Note: I calculated the duration of each game, the actual online duration is longer than mine.
2. Female characters are saved more often than male characters
Finally know why there are so many people demon, the original inside the game can take advantage of ah.
3. Female characters save lives more often than men
It gives you a good reason to take your girl points.
4. Fridays are busiest
I guess Friday will be busy with assignments and weekly reports.
5. Peak gaming at 22 p.m
There are so many people playing in the wee hours. Don’t you sleep?
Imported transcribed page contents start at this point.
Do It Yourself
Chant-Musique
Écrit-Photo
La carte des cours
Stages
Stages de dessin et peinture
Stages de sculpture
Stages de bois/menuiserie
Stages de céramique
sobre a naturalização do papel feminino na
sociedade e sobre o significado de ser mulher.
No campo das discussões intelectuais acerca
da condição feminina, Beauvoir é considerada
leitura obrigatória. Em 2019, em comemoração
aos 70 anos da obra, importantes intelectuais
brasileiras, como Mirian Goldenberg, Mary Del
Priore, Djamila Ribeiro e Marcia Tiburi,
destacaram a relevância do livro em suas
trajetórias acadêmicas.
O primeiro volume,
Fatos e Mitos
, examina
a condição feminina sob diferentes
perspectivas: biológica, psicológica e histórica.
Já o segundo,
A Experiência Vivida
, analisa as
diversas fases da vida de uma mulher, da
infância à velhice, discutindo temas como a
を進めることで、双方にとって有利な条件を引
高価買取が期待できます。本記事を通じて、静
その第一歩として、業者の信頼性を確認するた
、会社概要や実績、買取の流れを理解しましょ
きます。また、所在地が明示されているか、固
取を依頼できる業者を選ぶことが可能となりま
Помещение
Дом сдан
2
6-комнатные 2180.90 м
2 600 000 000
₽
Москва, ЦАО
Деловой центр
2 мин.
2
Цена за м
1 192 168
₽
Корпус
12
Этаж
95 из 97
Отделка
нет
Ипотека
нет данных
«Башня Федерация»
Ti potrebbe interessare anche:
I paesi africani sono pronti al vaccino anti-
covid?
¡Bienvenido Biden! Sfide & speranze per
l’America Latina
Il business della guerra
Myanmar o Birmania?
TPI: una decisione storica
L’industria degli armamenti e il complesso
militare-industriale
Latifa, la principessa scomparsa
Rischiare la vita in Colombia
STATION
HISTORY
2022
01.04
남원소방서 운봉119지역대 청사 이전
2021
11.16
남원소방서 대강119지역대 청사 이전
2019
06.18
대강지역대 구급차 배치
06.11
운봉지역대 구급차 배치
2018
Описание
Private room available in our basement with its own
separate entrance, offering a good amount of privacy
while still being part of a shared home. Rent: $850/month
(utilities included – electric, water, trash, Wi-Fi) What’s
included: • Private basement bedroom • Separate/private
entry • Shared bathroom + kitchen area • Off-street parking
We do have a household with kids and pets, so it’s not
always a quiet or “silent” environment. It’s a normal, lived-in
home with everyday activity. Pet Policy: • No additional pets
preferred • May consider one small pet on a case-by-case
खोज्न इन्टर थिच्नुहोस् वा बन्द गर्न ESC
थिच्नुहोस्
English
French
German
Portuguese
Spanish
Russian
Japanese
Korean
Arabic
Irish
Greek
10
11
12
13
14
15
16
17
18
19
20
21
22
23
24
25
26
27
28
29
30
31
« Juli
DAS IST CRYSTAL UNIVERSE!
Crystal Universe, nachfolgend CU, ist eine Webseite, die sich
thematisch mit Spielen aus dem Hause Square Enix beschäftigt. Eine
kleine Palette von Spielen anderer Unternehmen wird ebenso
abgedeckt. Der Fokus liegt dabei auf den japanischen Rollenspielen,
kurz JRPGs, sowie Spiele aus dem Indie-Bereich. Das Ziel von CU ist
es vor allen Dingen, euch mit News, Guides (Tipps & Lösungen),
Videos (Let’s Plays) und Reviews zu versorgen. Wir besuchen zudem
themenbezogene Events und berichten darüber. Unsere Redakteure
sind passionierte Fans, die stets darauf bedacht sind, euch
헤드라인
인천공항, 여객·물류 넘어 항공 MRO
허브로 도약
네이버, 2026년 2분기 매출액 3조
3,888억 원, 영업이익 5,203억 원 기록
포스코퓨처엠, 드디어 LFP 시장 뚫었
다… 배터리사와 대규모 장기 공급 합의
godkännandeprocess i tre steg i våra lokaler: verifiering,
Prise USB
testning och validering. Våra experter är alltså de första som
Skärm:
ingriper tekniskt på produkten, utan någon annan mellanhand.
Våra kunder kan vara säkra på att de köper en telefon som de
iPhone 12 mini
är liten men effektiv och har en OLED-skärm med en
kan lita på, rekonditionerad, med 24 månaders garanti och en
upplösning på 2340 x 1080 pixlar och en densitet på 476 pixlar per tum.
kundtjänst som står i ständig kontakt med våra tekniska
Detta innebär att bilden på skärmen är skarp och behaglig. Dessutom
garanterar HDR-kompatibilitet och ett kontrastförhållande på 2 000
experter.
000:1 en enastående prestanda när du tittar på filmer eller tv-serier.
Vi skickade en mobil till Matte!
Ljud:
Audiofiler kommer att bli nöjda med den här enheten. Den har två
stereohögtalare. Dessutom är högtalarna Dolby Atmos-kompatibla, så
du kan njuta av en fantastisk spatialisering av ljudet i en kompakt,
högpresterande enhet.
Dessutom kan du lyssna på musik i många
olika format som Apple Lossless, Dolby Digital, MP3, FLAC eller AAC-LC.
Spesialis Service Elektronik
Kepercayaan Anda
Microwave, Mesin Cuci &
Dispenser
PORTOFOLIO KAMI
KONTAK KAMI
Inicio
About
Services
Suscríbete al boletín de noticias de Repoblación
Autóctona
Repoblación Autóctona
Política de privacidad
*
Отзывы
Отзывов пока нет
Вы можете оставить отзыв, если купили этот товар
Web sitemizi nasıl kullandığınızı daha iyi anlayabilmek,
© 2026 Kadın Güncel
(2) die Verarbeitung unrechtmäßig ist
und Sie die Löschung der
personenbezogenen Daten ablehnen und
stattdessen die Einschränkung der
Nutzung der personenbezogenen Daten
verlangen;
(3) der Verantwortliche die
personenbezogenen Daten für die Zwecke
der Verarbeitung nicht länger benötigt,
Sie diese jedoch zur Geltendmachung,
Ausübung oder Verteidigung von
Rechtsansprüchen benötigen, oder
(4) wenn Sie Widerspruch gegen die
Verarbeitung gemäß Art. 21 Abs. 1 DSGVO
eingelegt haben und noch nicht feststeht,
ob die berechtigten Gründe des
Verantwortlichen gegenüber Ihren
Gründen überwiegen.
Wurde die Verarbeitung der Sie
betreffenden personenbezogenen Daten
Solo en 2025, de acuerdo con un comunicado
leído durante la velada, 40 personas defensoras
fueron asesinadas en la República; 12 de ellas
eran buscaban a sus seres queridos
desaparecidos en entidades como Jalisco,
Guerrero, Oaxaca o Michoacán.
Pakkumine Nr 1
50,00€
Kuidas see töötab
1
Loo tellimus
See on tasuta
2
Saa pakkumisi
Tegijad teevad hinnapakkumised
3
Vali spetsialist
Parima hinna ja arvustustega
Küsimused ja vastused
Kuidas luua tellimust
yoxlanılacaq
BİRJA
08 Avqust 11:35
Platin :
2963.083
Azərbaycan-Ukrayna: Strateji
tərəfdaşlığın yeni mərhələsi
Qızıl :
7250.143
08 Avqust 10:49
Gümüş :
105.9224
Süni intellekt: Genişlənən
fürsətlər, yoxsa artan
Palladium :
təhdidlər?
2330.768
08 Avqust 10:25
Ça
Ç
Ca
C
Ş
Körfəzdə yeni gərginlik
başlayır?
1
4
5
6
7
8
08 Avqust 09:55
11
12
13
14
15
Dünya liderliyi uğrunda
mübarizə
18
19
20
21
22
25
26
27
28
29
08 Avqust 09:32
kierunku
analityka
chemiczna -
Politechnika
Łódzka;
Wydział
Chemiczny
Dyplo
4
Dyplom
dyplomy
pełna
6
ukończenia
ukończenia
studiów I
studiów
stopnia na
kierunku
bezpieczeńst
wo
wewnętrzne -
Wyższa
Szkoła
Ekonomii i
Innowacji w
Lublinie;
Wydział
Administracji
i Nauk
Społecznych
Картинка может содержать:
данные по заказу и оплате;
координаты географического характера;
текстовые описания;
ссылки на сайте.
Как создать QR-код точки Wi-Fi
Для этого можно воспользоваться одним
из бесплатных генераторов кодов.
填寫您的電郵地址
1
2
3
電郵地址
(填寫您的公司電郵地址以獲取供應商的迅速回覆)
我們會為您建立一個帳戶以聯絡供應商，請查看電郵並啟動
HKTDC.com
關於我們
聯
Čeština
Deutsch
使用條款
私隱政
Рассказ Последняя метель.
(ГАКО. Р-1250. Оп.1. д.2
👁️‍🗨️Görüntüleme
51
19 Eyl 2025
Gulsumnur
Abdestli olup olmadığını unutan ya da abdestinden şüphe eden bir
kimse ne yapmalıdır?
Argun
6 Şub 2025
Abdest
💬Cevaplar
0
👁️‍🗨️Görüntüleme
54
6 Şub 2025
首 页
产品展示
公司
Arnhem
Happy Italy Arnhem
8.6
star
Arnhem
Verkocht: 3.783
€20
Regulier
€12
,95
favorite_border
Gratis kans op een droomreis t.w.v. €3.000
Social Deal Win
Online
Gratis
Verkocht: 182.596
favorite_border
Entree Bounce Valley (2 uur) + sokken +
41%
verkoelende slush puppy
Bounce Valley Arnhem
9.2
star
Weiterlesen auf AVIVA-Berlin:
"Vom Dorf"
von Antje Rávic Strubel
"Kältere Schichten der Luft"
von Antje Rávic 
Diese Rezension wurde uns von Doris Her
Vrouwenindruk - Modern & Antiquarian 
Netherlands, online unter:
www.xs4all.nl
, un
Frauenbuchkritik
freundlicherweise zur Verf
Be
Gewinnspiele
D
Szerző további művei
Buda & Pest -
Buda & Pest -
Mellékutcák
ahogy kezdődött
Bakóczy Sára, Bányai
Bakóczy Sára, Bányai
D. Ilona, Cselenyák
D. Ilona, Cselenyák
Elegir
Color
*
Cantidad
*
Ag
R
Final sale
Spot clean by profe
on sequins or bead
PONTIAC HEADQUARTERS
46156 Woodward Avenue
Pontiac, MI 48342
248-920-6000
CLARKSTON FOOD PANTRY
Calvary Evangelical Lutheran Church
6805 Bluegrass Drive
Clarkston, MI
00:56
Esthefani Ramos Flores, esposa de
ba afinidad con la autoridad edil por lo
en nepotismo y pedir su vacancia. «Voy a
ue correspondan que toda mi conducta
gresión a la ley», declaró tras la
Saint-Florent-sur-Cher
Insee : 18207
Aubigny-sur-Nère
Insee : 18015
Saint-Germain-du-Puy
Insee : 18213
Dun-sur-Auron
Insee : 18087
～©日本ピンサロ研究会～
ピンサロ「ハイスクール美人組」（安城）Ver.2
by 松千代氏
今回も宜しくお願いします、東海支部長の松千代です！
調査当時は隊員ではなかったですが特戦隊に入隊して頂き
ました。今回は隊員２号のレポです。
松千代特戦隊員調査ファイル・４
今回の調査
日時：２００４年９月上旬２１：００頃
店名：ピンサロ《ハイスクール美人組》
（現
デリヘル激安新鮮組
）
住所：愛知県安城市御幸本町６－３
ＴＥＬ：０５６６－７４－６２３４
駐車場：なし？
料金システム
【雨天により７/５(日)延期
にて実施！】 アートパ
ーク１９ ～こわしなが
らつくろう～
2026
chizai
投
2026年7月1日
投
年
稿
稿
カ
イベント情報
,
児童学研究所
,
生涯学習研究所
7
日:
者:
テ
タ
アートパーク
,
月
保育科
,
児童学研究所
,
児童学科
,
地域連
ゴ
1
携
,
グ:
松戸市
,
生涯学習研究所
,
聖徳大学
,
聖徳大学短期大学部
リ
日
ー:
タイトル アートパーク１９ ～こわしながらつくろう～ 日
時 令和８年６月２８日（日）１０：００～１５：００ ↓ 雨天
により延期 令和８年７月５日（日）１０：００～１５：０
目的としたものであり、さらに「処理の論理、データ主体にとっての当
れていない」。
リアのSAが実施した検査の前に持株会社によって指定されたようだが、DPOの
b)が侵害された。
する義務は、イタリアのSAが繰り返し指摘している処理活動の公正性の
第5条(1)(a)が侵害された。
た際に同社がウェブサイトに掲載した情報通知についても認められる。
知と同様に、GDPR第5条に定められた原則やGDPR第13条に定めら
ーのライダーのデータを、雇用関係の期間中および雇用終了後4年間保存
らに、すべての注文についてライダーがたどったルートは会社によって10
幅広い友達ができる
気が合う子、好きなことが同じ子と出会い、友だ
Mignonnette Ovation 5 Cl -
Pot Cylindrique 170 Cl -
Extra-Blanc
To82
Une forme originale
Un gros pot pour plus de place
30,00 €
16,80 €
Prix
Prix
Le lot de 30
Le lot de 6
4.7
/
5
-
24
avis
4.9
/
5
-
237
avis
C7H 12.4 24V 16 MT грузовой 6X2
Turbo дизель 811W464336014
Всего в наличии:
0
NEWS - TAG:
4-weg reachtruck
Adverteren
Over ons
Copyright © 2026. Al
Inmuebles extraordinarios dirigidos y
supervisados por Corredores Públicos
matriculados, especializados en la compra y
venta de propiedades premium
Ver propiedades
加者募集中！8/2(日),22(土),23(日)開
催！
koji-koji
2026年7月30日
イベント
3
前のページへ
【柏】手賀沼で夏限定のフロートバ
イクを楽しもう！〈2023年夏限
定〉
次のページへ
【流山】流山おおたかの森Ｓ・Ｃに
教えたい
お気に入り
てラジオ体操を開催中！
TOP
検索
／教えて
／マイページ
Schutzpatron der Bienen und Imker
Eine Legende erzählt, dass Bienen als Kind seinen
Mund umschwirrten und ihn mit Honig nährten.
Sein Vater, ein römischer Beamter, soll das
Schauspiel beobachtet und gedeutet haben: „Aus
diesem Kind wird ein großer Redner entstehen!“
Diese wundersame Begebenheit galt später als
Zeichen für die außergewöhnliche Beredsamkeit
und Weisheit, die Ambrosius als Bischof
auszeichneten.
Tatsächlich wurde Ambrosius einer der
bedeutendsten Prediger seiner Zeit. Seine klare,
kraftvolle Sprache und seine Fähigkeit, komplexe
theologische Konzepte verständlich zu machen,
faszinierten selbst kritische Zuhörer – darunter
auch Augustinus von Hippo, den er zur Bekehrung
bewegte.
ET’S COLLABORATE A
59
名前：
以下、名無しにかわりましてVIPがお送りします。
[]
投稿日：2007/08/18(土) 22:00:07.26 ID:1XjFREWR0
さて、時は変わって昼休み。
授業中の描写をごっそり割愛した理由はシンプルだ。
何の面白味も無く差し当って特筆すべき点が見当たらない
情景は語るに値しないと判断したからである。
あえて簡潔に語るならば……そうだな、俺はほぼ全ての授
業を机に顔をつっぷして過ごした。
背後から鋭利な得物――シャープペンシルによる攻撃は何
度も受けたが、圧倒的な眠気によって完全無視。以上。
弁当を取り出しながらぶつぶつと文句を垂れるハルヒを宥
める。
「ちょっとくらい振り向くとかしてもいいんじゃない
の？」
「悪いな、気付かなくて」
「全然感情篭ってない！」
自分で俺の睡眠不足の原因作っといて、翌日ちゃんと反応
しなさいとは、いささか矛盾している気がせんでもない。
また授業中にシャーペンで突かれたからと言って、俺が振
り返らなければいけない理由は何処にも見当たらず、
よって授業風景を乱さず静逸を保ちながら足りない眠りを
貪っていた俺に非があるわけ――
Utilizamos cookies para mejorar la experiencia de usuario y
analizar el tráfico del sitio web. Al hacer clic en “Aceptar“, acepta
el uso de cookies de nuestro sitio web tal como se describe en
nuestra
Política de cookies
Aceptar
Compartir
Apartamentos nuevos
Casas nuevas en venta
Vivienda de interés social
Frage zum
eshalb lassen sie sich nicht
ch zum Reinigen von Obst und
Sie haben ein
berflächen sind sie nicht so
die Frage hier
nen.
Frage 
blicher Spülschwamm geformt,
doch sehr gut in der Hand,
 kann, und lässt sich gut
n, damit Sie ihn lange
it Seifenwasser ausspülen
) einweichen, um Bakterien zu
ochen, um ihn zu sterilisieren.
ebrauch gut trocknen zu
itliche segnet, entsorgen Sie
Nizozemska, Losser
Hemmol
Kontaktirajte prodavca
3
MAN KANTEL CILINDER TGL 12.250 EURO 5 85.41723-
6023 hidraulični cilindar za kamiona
6. Maximum kill distance is 639 meters
I looked at the range of 98K, SKS and AWP, and they were all roughly within 800 meters, so it was a good value. On the other hand, those long range kills on Tiktok should have been staged.
7. “Heal the wounded and save the dying” is the highest honor
As you can see from the distribution, healing the wounded and saving the dying is more difficult than ten kills.
Most of the characters who were awarded lifesaving titles were female, proving once again that you need to bring a girl to the game. Getting back to the essence of the game, it’s a survival game, and there’s nothing more important than surviving.
At the end
This crawler mainly extracted so much data by taking advantage of the scene that wechat game channel can view strangers’ data. We can use the same method to analyze the data of King of Glory and other games, so if you are interested, you can try it out. Finally, the UMP9 is a great gun, very cool with a 2x lens.